O desafio foi de compilar numa peça de uma hora as principais ideias de cada uma das histórias. Os livros escolhidos foram Senhor Walser, Senhor Kraus, Senhor Breton e Senhor Calvino. A ideia central dos criadores foi de desafiarem os jovens atores a trazerem para o universo das palavras de Gonçalo M. Tavares as suas experiências pessoais nos “bairros afetivos” das suas relações reais. Assim, os textos são fidedignos ao original do escritor mas o desenho cénico é uma criação partilhada entre os encenadores Ricardo Correia (ator, encenador e docente de teatro) e da sua companheira Rita Grade (mestre em dança). Da fusão das duas linguagens, o teatro e dança nasceu este espetáculo de histórias, cada uma com princípio, meio e fim, mas ligadas entre si pelo imaginário de um bairro onde cada um de nós poderia ou pode habitar.

A construção do espetáculo foi partilhada com os jovens atores, conta-nos Ricardo Correia, acrescentando que a escolha destes textos teve o objetivo de criar “um imaginário em torno destas personalidades que foram pessoas reais”. Embora com abordagens distintas, os dois encenadores convergem no essencial. “O nosso processo de trabalho é diferente mas nós arranjamos maneira de colocar tudo em comum e de encontrar umas tangentes”, refere Ricardo Correia, acrescentando que “a abordagem da Rita é da dança, clássico, do mais rigoroso, e da minha parte é mais ligado ao espaço e ao serviço da palavra”.
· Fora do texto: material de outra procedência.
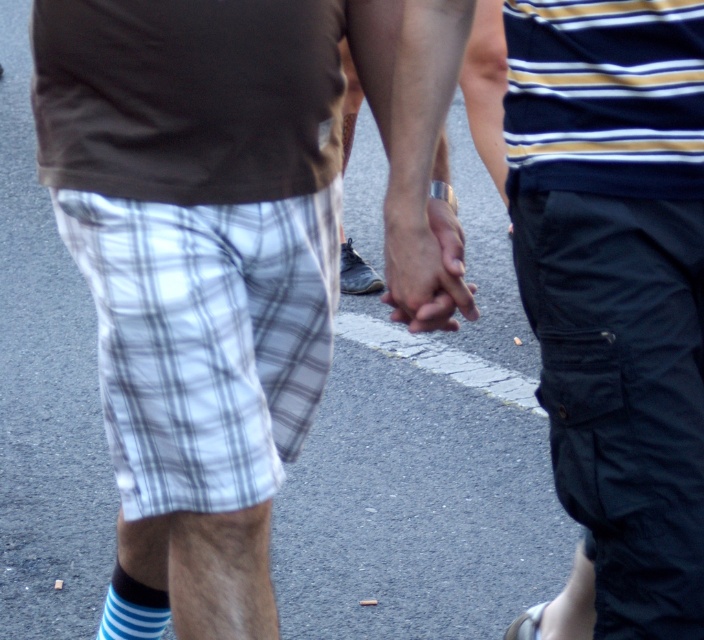 Does point (567, 292) lie in front of point (572, 138)?

That is False.

Is dark blue cargo pants at right bigger than blue and white checkered shorts at center?

Indeed, dark blue cargo pants at right has a larger size compared to blue and white checkered shorts at center.

Who is more forward, [629,592] or [612,99]?

Point [612,99]

The image size is (704, 640). In order to click on dark blue cargo pants at right in this screenshot , I will do `click(616, 285)`.

From the picture: Is white plaid shorts at center to the right of blue and white checkered shorts at center from the viewer's perspective?

Incorrect, white plaid shorts at center is not on the right side of blue and white checkered shorts at center.

At what (x,y) coordinates should I click in order to perform the action: click on white plaid shorts at center. Please return your answer as a coordinate pair (x, y). The image size is (704, 640). Looking at the image, I should click on (203, 259).

Is white plaid shorts at lower left smaller than blue and white checkered shorts at center?

Actually, white plaid shorts at lower left might be larger than blue and white checkered shorts at center.

This screenshot has width=704, height=640. I want to click on white plaid shorts at lower left, so click(x=206, y=339). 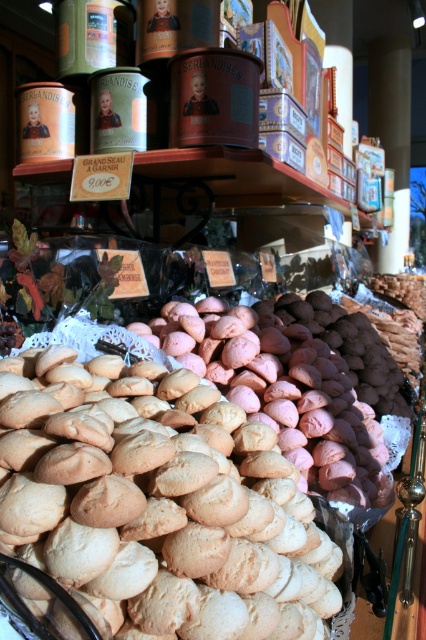 Can you confirm if golden brown cookie at center is smaller than golden matte cookies at center?

Indeed, golden brown cookie at center has a smaller size compared to golden matte cookies at center.

Does golden brown cookie at center appear on the right side of golden matte cookies at center?

In fact, golden brown cookie at center is to the left of golden matte cookies at center.

Is point (204, 621) closer to viewer compared to point (138, 323)?

That is True.

At what (x,y) coordinates should I click in order to perform the action: click on golden brown cookie at center. Please return your answer as a coordinate pair (x, y). The width and height of the screenshot is (426, 640). Looking at the image, I should click on (166, 515). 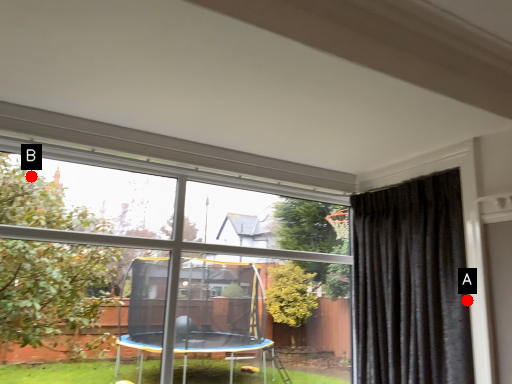 Question: Two points are circled on the image, labeled by A and B beside each circle. Which of the following is the farthest from the observer?

Choices:
 (A) A is further
 (B) B is further

Answer: (B) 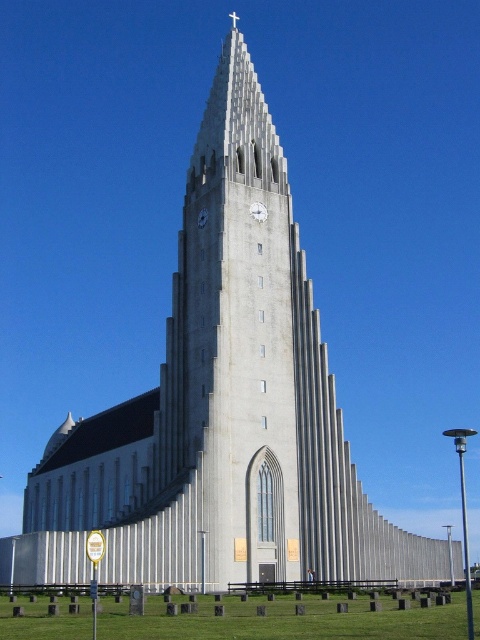 Is white glossy clock at center to the right of white matte clock at center from the viewer's perspective?

Correct, you'll find white glossy clock at center to the right of white matte clock at center.

Image resolution: width=480 pixels, height=640 pixels. Describe the element at coordinates (257, 211) in the screenshot. I see `white glossy clock at center` at that location.

Where is `white glossy clock at center`? white glossy clock at center is located at coordinates (257, 211). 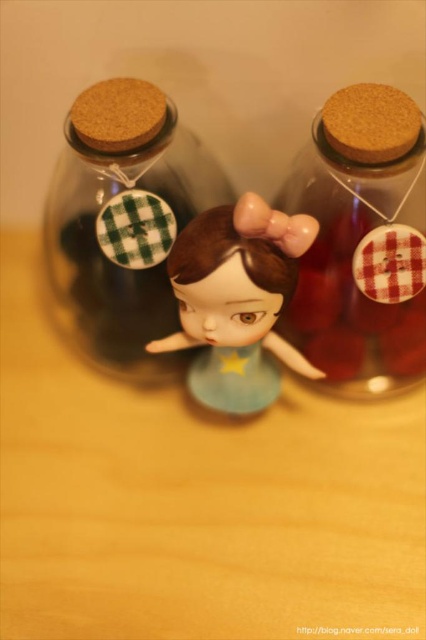 How much distance is there between red plaid cork at right and transparent glass jar at center?

The distance of red plaid cork at right from transparent glass jar at center is 26.94 centimeters.

Who is taller, red plaid cork at right or transparent glass jar at center?

With more height is transparent glass jar at center.

Consider the image. Who is more forward, (339, 141) or (178, 154)?

Point (339, 141) is in front.

The height and width of the screenshot is (640, 426). In order to click on red plaid cork at right in this screenshot , I will do `click(362, 243)`.

What do you see at coordinates (362, 243) in the screenshot? I see `red plaid cork at right` at bounding box center [362, 243].

Who is more distant from viewer, (391, 195) or (311, 221)?

The point (391, 195) is more distant.

The height and width of the screenshot is (640, 426). Describe the element at coordinates (362, 243) in the screenshot. I see `red plaid cork at right` at that location.

Find the location of a particular element. red plaid cork at right is located at coordinates (362, 243).

Which is more to the left, transparent glass jar at center or matte plastic doll at center?

Positioned to the left is transparent glass jar at center.

Can you confirm if transparent glass jar at center is bigger than matte plastic doll at center?

Yes, transparent glass jar at center is bigger than matte plastic doll at center.

Locate an element on the screen. transparent glass jar at center is located at coordinates (123, 221). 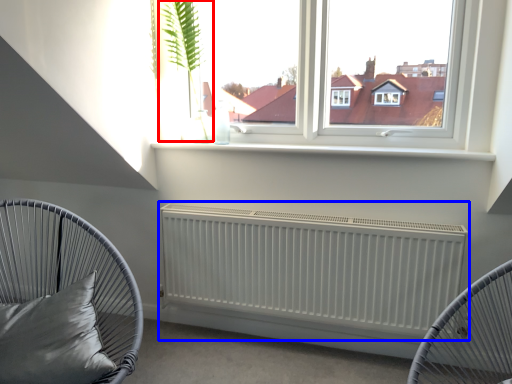 Question: Among these objects, which one is farthest to the camera, plant (highlighted by a red box) or radiator (highlighted by a blue box)?

Choices:
 (A) plant
 (B) radiator

Answer: (A) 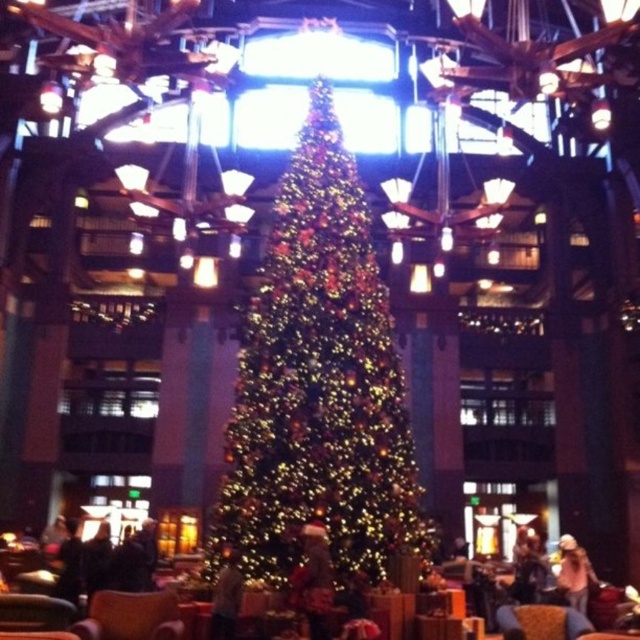 Based on the photo, can you confirm if iridescent gold christmas tree at center is shorter than brown leather armchair at lower center?

No.

The width and height of the screenshot is (640, 640). I want to click on iridescent gold christmas tree at center, so click(317, 385).

Which is more to the right, light brown leather jacket at lower center or denim jacket at lower right?

denim jacket at lower right

Is the position of light brown leather jacket at lower center more distant than that of denim jacket at lower right?

No, light brown leather jacket at lower center is closer to the viewer.

Find the location of a particular element. light brown leather jacket at lower center is located at coordinates (227, 598).

Does fuzzy brown coat at center appear over light brown leather jacket at lower center?

Indeed, fuzzy brown coat at center is positioned over light brown leather jacket at lower center.

Is point (308, 628) positioned behind point (211, 636)?

That is False.

Is point (300, 572) positioned behind point (230, 592)?

No, it is in front of (230, 592).

This screenshot has height=640, width=640. I want to click on fuzzy brown coat at center, so click(x=314, y=580). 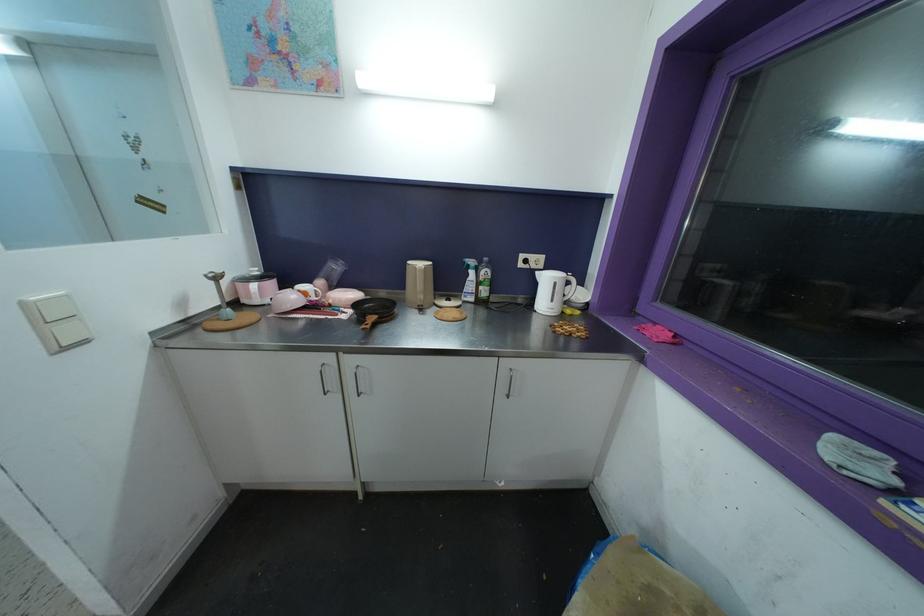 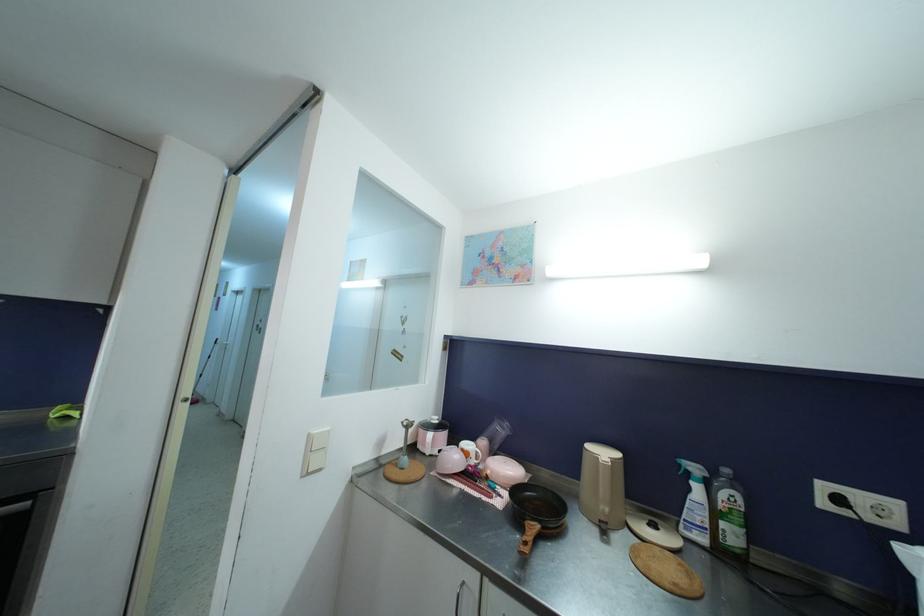 Locate, in the second image, the point that corresponds to point 475,265 in the first image.

(699, 472) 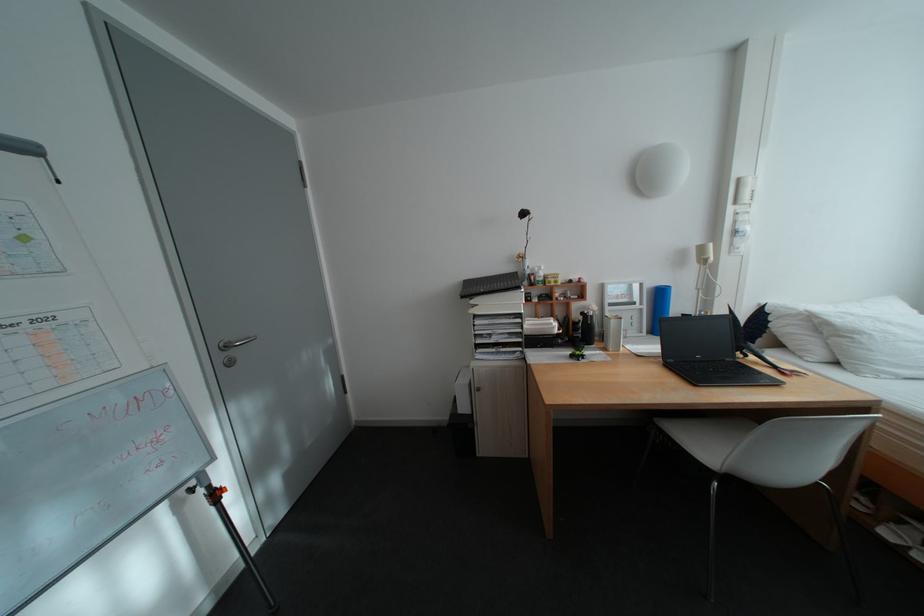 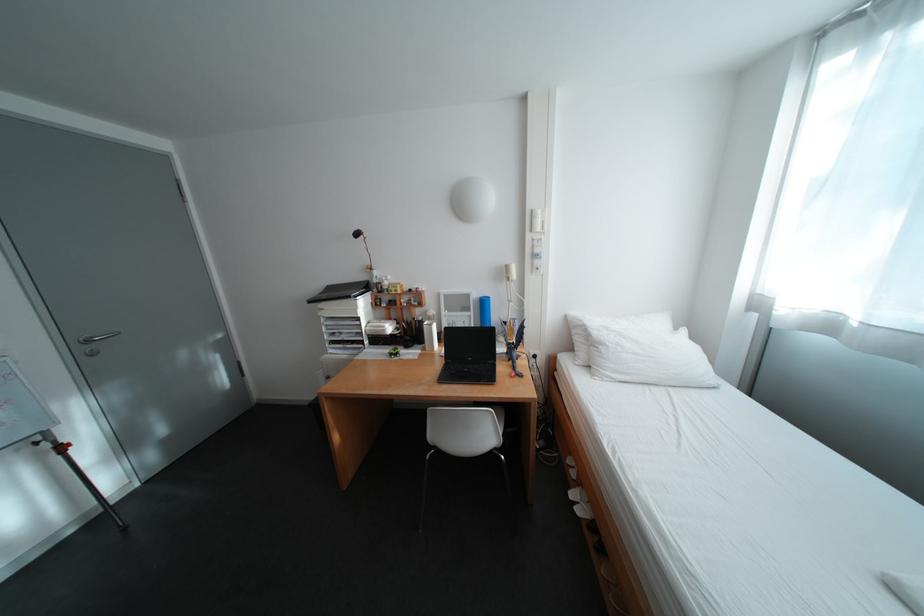 Where in the second image is the point corresponding to the point at 602,323 from the first image?

(430, 326) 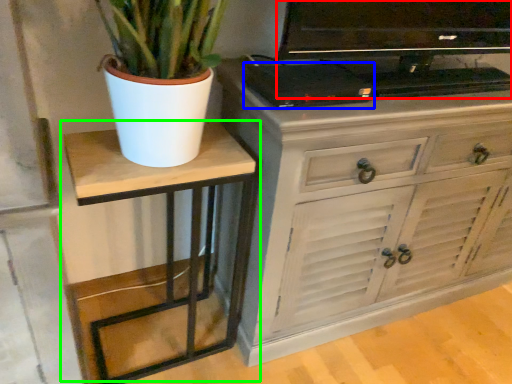 Question: Which object is positioned farthest from television (highlighted by a red box)? Select from appliance (highlighted by a blue box) and table (highlighted by a green box).

Choices:
 (A) appliance
 (B) table

Answer: (B) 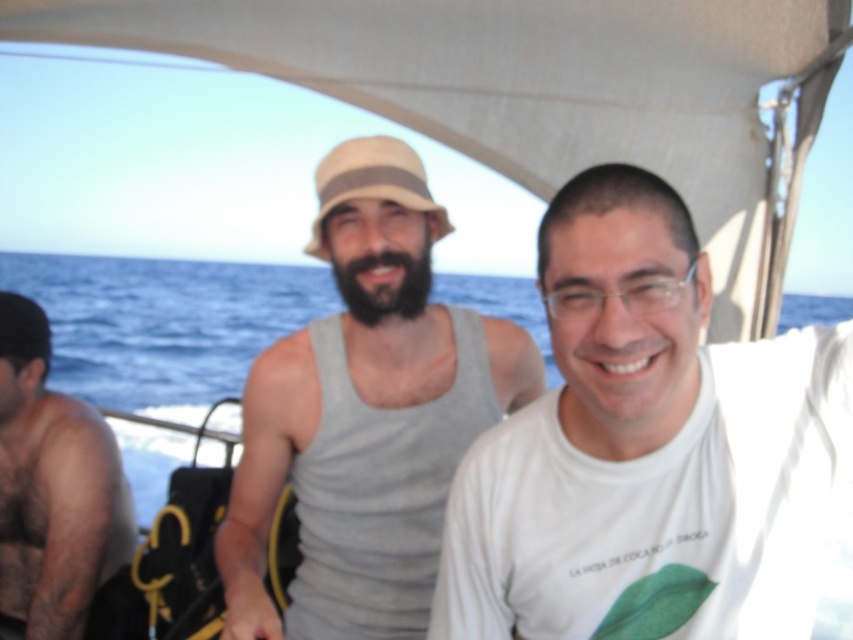 Question: Which of these objects is positioned farthest from the blue water at center?

Choices:
 (A) white matte t-shirt at center
 (B) skinny black tank top at left
 (C) gray matte tank top at center

Answer: (B)

Question: Does blue water at center have a lesser width compared to skinny black tank top at left?

Choices:
 (A) yes
 (B) no

Answer: (B)

Question: Is white matte t-shirt at center to the right of skinny black tank top at left from the viewer's perspective?

Choices:
 (A) yes
 (B) no

Answer: (A)

Question: Which object is closer to the camera taking this photo?

Choices:
 (A) white matte t-shirt at center
 (B) skinny black tank top at left

Answer: (A)

Question: Can you confirm if white matte t-shirt at center is thinner than gray matte tank top at center?

Choices:
 (A) yes
 (B) no

Answer: (A)

Question: Which point is farther from the camera taking this photo?

Choices:
 (A) (415, 413)
 (B) (213, 372)

Answer: (B) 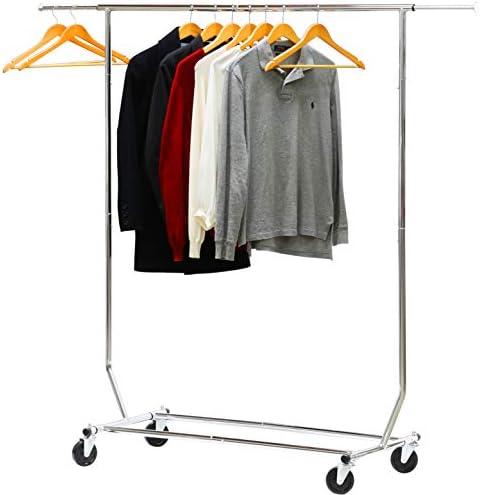 The width and height of the screenshot is (480, 495). I want to click on clothes hangers, so click(52, 32), click(71, 32), click(179, 34), click(209, 34), click(222, 32), click(245, 32), click(257, 30), click(279, 30), click(317, 27). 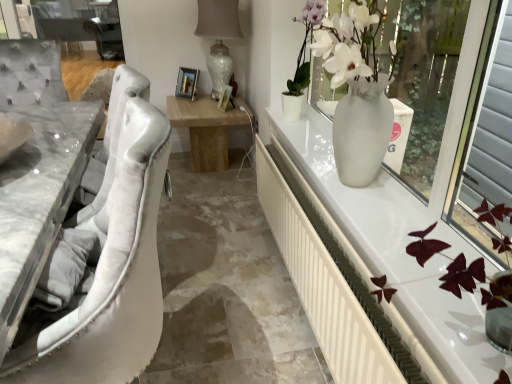 Question: Considering the positions of white plastic radiator at right and white marble table at left in the image, is white plastic radiator at right taller or shorter than white marble table at left?

Choices:
 (A) tall
 (B) short

Answer: (A)

Question: From the image's perspective, is white plastic radiator at right above or below white marble table at left?

Choices:
 (A) below
 (B) above

Answer: (A)

Question: Which object is positioned closest to the white glossy vase at upper right?

Choices:
 (A) white glossy vase at right
 (B) white plastic radiator at right
 (C) white marble table at left

Answer: (B)

Question: Which of these objects is positioned closest to the white plastic radiator at right?

Choices:
 (A) white marble table at left
 (B) white glossy vase at right
 (C) white glossy vase at upper right

Answer: (C) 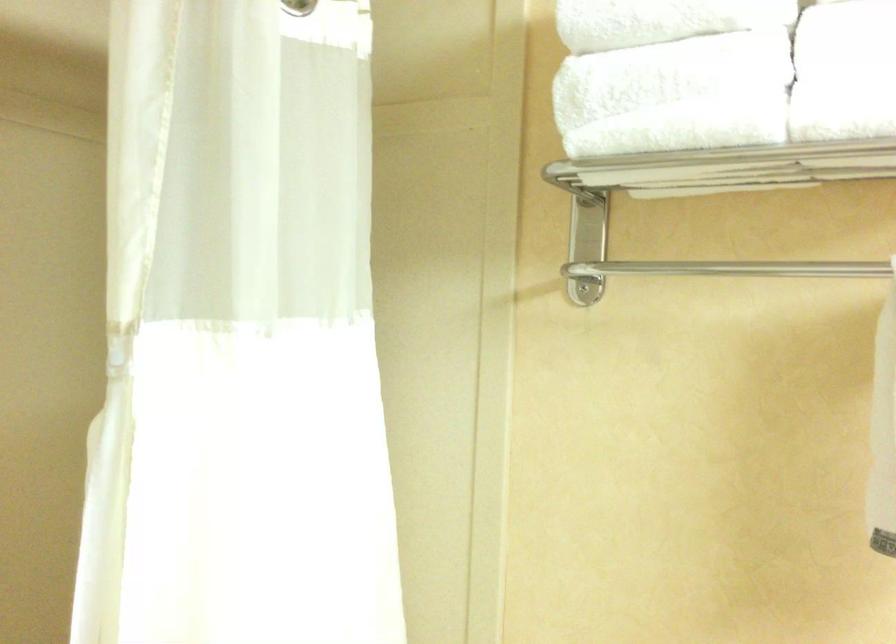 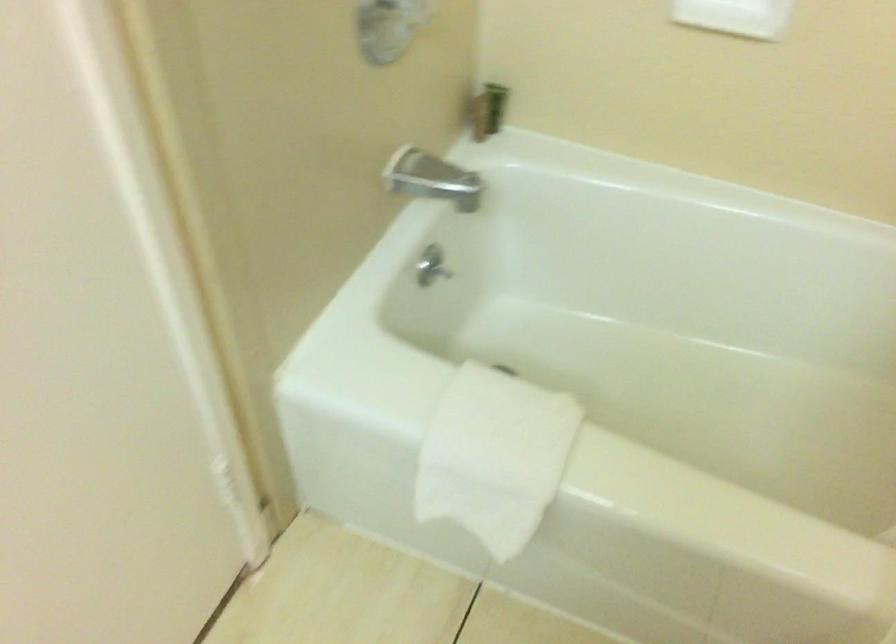 The first image is from the beginning of the video and the second image is from the end. How did the camera likely rotate when shooting the video?

The rotation direction of the camera is left-down. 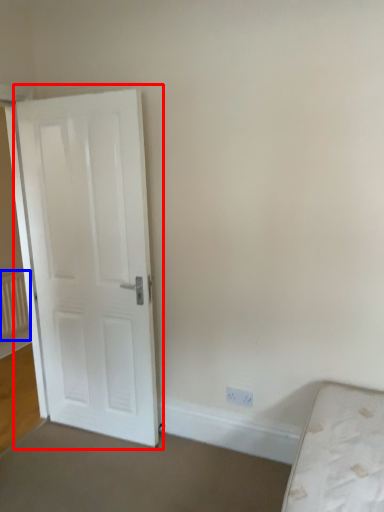 Question: Which of the following is the closest to the observer, door (highlighted by a red box) or radiator (highlighted by a blue box)?

Choices:
 (A) door
 (B) radiator

Answer: (A) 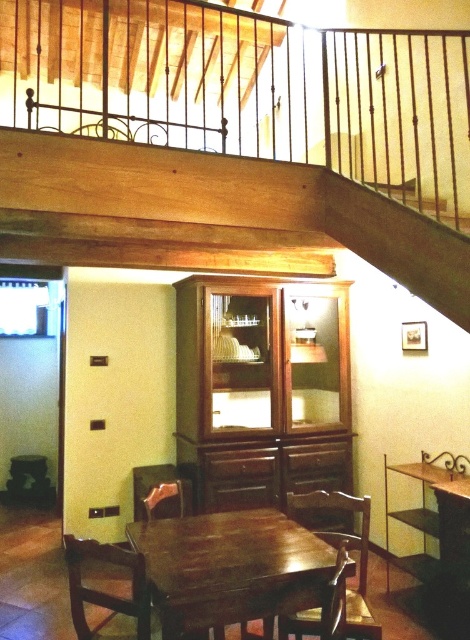 Is point (140, 168) in front of point (336, 502)?

That is True.

Image resolution: width=470 pixels, height=640 pixels. Describe the element at coordinates (233, 140) in the screenshot. I see `wooden at upper center` at that location.

Who is more forward, (219, 266) or (329, 506)?

Point (329, 506) is more forward.

The image size is (470, 640). What are the coordinates of `wooden at upper center` in the screenshot? It's located at (233, 140).

Who is more distant from viewer, [291,620] or [165,504]?

Positioned behind is point [165,504].

Based on the photo, between wooden chair at lower center and wooden chair at lower left, which one appears on the right side from the viewer's perspective?

wooden chair at lower center

Is point (315, 516) positioned after point (173, 506)?

Yes, it is.

At what (x,y) coordinates should I click in order to perform the action: click on wooden chair at lower center. Please return your answer as a coordinate pair (x, y). The image size is (470, 640). Looking at the image, I should click on (339, 545).

Is wooden at upper center closer to the viewer compared to wooden table at center?

That is False.

Is wooden at upper center taller than wooden table at center?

Neste ponto de encontro de duas artes, o espetáculo é uma catadupa de pequenas histórias mas com uma grande componente audiovisual e de movimento. Para os encenadores ajudou muito a continuidade de trabalho que este grupo juvenil tem tido ao longo de vários anos. “Eles têm muitas competências adquiridas, já fizeram teatro noutros anos, têm ferramentas e sabem o que estão a fazer, sabem falar disso sem que haja qualquer imposição doutrinária da nossa parte”, refere Ricardo Correia. Inicialmente, os encenadores propuseram exercícios livres aos jovens e desse trabalho foram surgindo linhas de trabalho. Um dos “mapas” deste caminho foi colocar os jovens a pensarem nos percursos diários que cada um faz no seu quotidiano e, dessa forma, perceber como “contaminar” a cidade real de cada um com a cidade imaginada de cada um dos textos.

Entre os textos escolhidos, e que são cada um uma história isolada, ficam algumas pistas. O Senhor [Robert] Walser (escritor suíço de língua alemã) vive na periferia da cidade e traz dessa realidade a sua visão. [André] Breton (poeta e teórico do surrealismo) faz uma entrevista a si próprio e apresenta um lado fractal da realidade, refletindo as suas diversas faces. [Karl] Kraus (ensaísta, dramaturgo e poeta austríaco) traz-nos o imaginário do poder, dos chefes e da organização da sociedade. [Italo] Calvino é abordado nestes textos pelas suas novas formas de imaginar e viver o mundo.